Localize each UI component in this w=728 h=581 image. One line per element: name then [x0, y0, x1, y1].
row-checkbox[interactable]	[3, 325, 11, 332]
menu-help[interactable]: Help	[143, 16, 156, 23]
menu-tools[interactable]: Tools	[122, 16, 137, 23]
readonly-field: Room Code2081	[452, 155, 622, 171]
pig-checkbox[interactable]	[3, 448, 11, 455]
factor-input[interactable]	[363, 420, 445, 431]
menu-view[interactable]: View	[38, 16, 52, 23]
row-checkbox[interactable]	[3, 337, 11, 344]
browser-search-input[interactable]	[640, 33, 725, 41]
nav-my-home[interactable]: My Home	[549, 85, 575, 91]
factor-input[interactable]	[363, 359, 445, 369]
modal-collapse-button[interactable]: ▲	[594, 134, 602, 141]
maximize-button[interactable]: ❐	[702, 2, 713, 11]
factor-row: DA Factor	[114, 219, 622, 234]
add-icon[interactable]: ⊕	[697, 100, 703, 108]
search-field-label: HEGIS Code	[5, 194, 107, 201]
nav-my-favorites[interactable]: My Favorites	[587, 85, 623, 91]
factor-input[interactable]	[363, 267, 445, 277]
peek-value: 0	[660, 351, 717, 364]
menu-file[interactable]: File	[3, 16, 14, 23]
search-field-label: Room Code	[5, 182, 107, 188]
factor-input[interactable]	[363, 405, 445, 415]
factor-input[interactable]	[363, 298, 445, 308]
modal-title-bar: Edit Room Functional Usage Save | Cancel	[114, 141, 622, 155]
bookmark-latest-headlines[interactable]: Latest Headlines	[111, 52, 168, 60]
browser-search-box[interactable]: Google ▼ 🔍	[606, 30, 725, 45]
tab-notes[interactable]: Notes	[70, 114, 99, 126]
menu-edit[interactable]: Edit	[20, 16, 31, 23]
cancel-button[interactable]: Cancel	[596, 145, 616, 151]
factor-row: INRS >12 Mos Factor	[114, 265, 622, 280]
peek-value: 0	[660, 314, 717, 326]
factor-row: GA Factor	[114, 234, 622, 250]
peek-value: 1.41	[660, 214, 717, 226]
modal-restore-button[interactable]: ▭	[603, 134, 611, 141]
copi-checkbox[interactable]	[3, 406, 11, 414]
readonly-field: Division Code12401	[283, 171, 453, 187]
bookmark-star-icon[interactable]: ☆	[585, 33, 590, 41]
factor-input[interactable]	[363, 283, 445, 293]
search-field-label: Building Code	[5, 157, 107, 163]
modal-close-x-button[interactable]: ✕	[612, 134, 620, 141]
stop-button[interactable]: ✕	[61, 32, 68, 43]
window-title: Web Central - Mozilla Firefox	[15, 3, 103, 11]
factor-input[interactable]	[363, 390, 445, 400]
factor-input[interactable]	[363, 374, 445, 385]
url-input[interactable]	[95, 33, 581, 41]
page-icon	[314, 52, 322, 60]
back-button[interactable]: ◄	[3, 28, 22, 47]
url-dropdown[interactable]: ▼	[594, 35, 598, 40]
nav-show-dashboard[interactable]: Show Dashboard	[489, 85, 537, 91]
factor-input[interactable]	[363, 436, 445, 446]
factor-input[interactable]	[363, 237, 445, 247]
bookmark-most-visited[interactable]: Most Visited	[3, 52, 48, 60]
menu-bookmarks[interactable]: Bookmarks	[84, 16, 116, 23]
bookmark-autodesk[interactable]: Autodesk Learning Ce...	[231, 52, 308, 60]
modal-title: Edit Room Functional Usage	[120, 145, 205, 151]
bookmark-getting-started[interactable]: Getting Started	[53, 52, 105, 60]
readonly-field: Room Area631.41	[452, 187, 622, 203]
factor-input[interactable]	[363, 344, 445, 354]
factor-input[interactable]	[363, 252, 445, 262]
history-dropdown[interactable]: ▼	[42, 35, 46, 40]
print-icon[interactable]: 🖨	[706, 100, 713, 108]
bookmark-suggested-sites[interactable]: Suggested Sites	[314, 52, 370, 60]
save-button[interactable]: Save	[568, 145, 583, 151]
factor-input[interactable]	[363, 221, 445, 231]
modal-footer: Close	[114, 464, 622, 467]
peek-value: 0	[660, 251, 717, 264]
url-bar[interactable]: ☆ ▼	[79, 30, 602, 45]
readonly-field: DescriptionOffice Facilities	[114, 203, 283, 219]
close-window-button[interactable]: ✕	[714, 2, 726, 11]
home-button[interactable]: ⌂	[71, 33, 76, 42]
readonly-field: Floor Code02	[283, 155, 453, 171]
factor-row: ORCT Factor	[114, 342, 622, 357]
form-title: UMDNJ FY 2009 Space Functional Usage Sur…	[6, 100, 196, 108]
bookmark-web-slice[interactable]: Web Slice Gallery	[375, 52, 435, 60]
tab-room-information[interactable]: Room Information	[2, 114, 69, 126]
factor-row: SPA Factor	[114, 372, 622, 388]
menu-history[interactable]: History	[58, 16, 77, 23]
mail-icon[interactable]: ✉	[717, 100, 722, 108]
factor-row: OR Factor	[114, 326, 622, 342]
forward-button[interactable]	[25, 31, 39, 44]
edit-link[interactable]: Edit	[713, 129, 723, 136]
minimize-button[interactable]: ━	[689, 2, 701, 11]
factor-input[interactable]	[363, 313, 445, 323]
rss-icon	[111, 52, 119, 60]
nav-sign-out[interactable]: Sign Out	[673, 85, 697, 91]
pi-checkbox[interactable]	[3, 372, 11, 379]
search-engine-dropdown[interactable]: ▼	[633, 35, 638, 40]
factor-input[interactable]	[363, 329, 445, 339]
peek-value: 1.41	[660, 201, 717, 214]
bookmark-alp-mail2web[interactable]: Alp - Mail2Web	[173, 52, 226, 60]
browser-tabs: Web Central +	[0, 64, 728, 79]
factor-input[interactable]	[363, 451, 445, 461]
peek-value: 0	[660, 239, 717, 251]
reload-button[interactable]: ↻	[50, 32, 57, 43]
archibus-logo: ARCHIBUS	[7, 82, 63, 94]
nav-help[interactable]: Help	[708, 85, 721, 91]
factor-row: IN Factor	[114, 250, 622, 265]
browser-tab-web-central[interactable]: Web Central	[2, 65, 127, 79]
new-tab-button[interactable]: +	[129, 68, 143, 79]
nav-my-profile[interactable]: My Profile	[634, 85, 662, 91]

========================================================================

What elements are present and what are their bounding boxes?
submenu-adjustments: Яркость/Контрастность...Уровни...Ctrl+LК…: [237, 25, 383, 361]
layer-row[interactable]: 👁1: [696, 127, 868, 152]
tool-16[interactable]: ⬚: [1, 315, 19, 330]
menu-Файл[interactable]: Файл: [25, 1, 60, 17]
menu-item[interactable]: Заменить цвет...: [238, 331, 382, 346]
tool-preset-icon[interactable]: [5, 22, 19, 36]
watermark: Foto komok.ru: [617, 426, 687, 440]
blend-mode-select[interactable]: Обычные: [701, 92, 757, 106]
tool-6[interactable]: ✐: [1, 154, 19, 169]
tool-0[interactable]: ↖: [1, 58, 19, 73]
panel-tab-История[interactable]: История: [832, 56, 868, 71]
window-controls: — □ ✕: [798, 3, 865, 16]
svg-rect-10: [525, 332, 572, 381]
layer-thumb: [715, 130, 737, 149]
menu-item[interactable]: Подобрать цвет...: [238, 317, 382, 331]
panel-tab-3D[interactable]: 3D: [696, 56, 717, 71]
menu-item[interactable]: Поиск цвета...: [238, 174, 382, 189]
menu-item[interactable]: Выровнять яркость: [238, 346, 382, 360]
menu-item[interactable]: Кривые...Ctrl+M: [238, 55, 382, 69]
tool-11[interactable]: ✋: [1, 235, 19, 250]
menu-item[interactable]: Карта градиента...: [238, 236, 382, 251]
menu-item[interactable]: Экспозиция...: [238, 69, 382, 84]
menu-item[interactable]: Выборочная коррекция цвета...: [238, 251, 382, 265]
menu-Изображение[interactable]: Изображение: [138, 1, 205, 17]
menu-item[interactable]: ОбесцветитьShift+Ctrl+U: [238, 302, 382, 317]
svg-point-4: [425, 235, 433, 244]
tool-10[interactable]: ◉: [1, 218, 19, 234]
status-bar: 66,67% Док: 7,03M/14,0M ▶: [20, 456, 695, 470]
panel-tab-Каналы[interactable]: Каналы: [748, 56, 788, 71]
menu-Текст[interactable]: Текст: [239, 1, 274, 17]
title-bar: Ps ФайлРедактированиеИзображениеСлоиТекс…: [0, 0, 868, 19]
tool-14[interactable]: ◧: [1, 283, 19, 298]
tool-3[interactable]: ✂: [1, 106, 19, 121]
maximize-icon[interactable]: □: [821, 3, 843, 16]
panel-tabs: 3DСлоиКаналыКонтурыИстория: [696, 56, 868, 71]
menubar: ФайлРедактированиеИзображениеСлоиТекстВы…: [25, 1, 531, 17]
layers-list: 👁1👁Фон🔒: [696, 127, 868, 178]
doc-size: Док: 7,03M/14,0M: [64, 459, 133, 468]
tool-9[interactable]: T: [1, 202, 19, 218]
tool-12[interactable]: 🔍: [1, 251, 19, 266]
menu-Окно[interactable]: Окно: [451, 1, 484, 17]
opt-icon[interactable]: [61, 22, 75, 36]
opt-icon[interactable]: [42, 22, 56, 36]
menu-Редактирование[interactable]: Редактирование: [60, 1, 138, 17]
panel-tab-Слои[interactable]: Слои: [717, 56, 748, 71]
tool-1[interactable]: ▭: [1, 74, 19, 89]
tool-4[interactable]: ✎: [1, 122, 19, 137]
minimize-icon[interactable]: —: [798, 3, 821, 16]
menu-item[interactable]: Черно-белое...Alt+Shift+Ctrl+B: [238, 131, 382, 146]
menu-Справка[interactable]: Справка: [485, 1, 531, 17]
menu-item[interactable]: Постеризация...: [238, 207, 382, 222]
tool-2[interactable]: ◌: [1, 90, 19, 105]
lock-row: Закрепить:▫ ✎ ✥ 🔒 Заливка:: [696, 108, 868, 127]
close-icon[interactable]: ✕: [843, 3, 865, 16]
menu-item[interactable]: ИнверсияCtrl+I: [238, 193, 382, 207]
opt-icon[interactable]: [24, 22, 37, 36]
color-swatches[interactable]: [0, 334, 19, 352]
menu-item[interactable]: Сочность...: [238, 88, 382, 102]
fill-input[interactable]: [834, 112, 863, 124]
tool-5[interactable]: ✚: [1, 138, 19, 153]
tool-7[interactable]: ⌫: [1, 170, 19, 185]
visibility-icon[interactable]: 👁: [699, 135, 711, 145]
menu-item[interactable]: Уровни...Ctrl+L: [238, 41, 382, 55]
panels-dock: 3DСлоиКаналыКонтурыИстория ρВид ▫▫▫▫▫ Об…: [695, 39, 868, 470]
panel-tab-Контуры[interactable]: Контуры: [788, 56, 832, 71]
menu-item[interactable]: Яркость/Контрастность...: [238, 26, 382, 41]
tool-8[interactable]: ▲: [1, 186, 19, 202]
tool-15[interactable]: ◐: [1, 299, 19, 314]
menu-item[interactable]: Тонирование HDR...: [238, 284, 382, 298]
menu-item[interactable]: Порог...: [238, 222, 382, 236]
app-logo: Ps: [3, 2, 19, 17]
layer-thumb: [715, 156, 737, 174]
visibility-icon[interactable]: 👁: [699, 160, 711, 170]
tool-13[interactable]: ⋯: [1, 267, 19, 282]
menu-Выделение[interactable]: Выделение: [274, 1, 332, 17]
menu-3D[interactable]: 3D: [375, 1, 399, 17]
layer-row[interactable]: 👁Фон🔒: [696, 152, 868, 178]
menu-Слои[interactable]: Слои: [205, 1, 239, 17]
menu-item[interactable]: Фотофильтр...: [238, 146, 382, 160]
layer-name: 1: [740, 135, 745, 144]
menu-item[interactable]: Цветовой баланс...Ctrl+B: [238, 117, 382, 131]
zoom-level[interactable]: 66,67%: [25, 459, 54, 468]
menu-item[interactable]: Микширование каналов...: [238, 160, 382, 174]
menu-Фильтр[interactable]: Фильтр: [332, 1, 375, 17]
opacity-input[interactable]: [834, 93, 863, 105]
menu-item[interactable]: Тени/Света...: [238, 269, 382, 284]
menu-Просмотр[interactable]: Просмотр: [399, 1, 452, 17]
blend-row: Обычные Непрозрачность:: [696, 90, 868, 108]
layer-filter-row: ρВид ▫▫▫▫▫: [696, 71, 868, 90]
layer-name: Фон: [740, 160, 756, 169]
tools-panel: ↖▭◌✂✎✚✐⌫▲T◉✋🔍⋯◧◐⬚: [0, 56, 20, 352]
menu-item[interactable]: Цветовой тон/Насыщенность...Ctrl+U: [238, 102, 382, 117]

========================================================================

In the records above, find each line with the word "Цветовой" and copy it out.

menu-item[interactable]: Цветовой баланс...Ctrl+B: [238, 117, 382, 131]
menu-item[interactable]: Цветовой тон/Насыщенность...Ctrl+U: [238, 102, 382, 117]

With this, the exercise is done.